Task requirements » Print, exactly as given, each line of the data from the line containing "قيم المسؤولية الأسرية" up to and including its last line.

--- Exercise data Enclosed Below ---

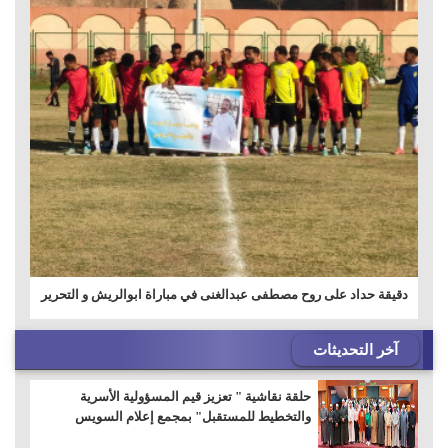
دقيقة حداد على روح مصطفى عبدالغنى في مباراة ابوالريش و التحرير
آخر التحديثات
حلقة نقاشية " تعزيز قيم المسؤولية الأسرية
والتخطيط للمستقبل" بمجمع إعلام السويس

--- End of Enclosed Exercise data ---

Result for this exercise »
حلقة نقاشية " تعزيز قيم المسؤولية الأسرية
والتخطيط للمستقبل" بمجمع إعلام السويس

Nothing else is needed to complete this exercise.